Recently, I just confirmed something with this guy. After a conversation, he unconsciously admitted that he has lived in a "gray area" with women where he's friendly with women to the point where it seems like he's dating them, but he's not because they never dating in the first place. It's basically a technicality. Often times, the girl gets hurt, because she thinks the guy liked her, but he's just wasting time.
I have got to admit, I fell for this with other men in my generation and I'm beginning to think that all men are indirect with their feelings due to fear of rejection. Thus, they live in this " gray area" and it's like they spend and treat the girl better than others, but upon confrontation, they deny ever giving special treatment.
One thing I realized about these guys is that their fathers all married significantly younger women with a 10+ year age difference.
Again, I ask, has it always been like this, where living in the "grey area" has been a prevalent thing, but nobody talks about it, or is it a common practice in recent generations?

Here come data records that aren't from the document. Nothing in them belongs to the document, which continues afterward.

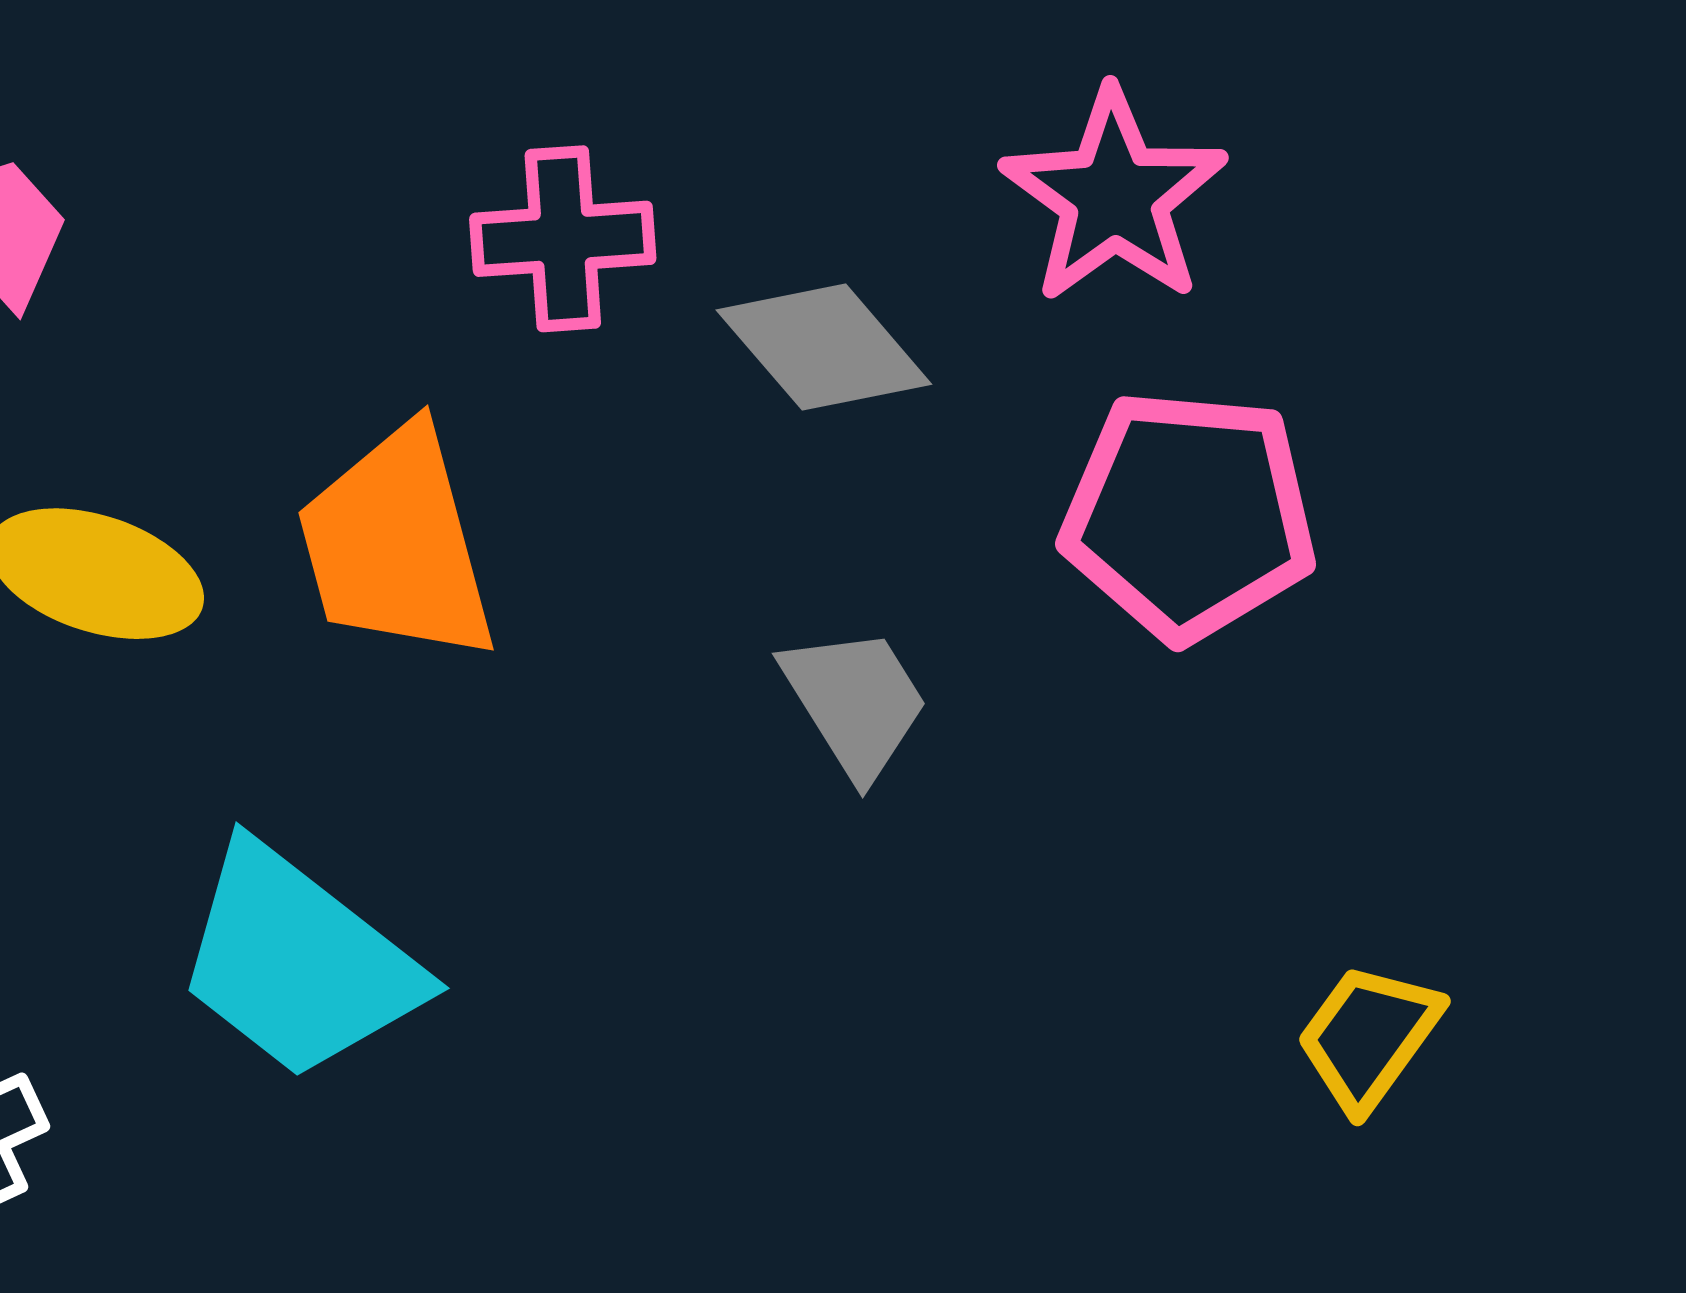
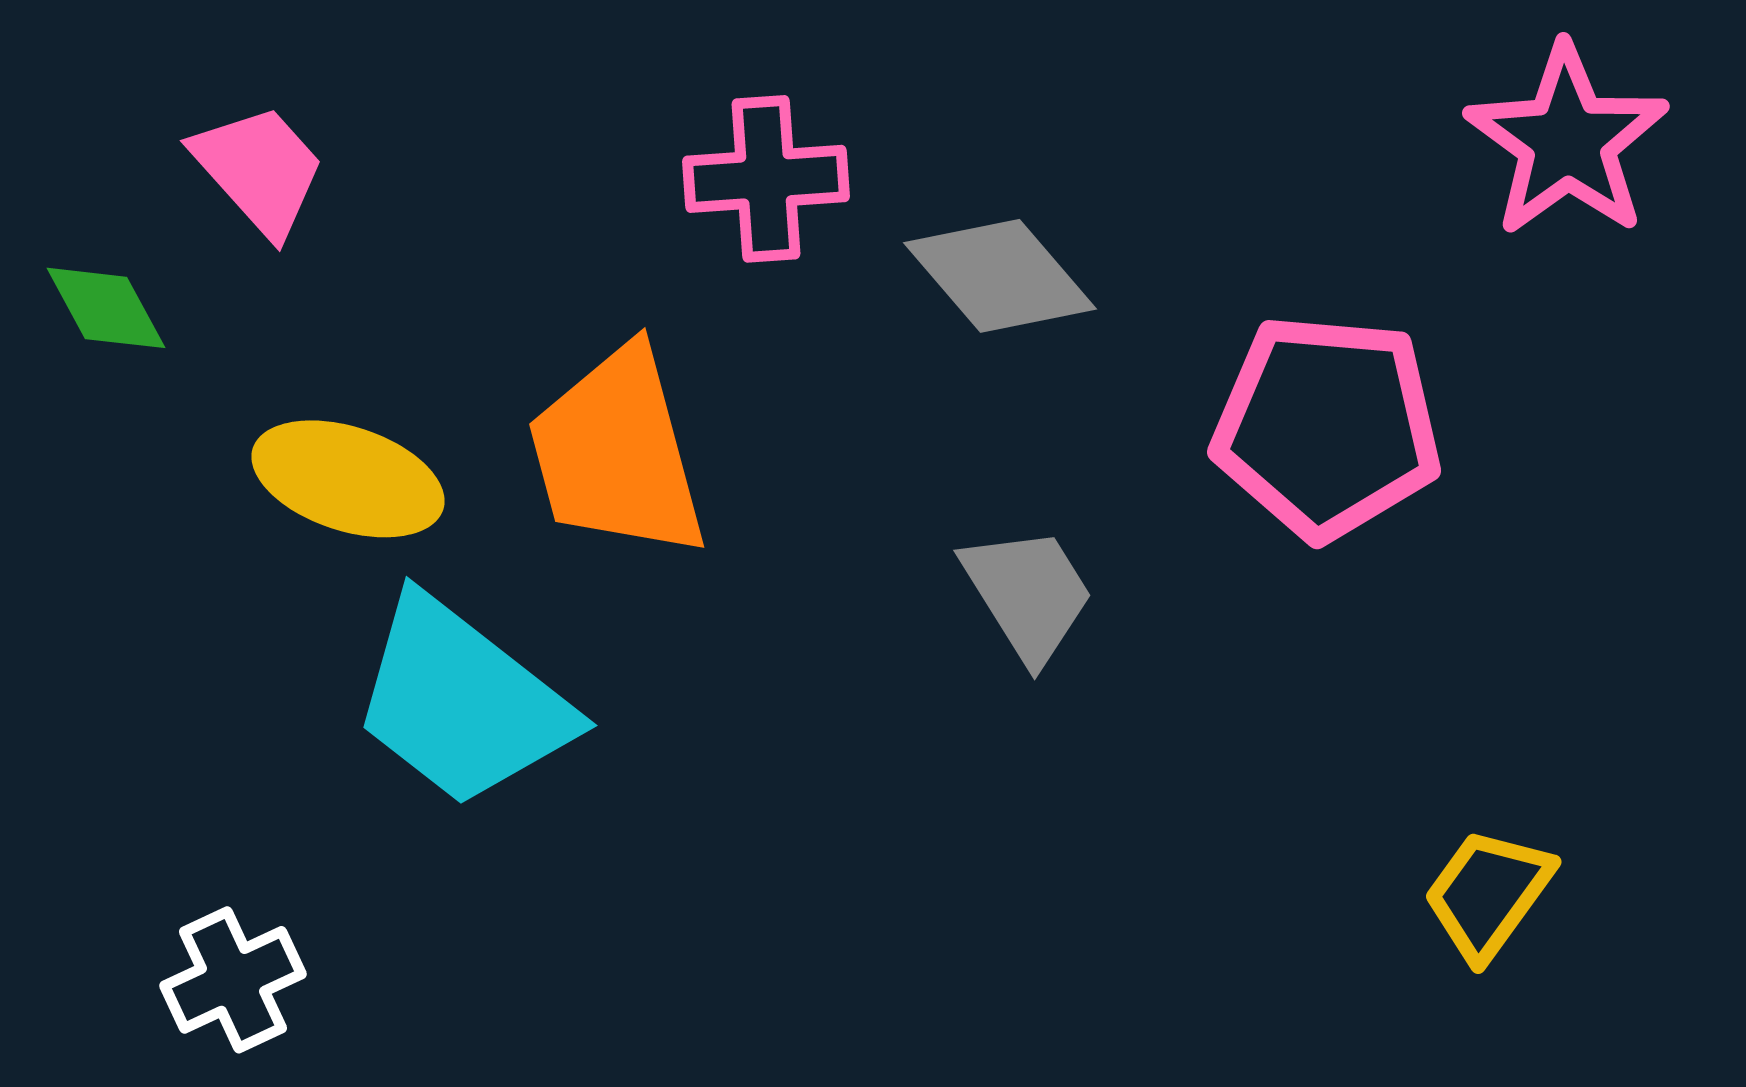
pink star: (1114, 196) -> (1567, 141), moved
cyan trapezoid: (298, 962) -> (462, 702), moved

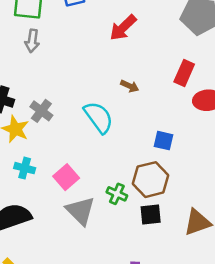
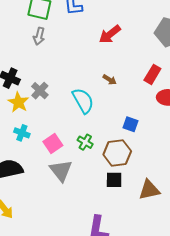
green cross: (117, 194) -> (85, 142), moved

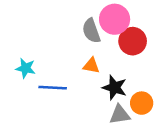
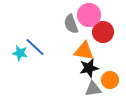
orange triangle: (91, 66) -> (84, 51), moved, size x1.5
blue line: (53, 88) -> (35, 47), moved, turned 40
black star: (115, 88) -> (89, 68), turned -30

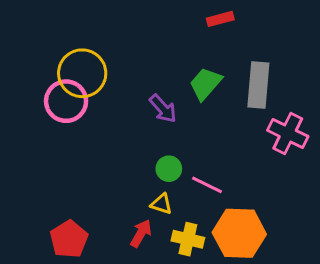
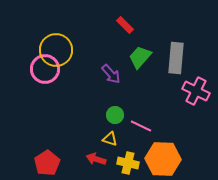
red rectangle: (220, 19) -> (125, 25), moved, turned 60
red arrow: (141, 233) -> (96, 159), turned -102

This is one reason why I don't bother with male friends. Whenever I had a male "friend", they would flirt way too much for it to be a platonic friendship yet they would also insist that we weren't dating. I ended up in this weird limbo where I wasn't a girlfriend but also not a platonic friend. I agree that men love these kinds of "grey areas" because it means that they get the benefits of a relationship e.g. emotional labour and possibly also sex but without any of the sacrifices e.g. taking the woman out on dates. It's very low value behaviour IMO.
IMO this "grey area" thing is a more recent development. In the past, men were expected to ask women out and take them out on proper dates. Also women having male friends wasn't really a thing so men couldn't use that to stay in the woman's orbit either.
This type of man has been my personal bugbear in the past and it's just so goddamn common. They get the best of everything with this strategy - for men, having a woman around is a net positive regardless of who she is, they get to remain in their immature cowardly zero-responsibility state, and they can play victim if you get upset when you finally solve the riddle with the answer being "he's just not into you". In my opinion, these men are exactly why you do not chase, persue, or take all of the initiative with men. Otherwise this is exactly who you'll end up with - Mr. Stays with a woman he doesn't really see long term with but he's not going to inform her of his plans because he has zero regard or respect for any woman's feelings because he can't take responsibility for his own.
If it's intentional, that's called future faking. A lot of guys do this, knowing they're future faking because they know what women actually want, but want to jump through bare minimum hoops to get things from us. They don't just GIVE the way women are both inclined and bullied into. I'd err on the side of thinking it's intentional, and yes, aside from violence, this is how they get sex for "free" (there's no such thing as free sex, sex is more than a commodity).
If a man is upfront about actually dating someone then he knows that involves planning and paying for dates.
Unemployed / low employed dudes still feel entitled to women's attention even if they refuse to adult.
Living in the gray area allows a scrote to monopolize a woman's time & stroke his ego from having a woman in his life without ever validating the relationship via actual dates or courting.
This is the perfect way for a male to get all of the positives of having a girlfriend with none of the responsibilities for her emotional or physical well being. It's a game where he's using you and looking for "better." This is a rather recent strategy that started about 25 years ago with the bullshit advent of "friends with benefits." FWB only benefits the male. It gives him a free prostitute and emotional support for no effort, financial investment, or responsibility. Just leave the males who are like this alone. They mean you harm.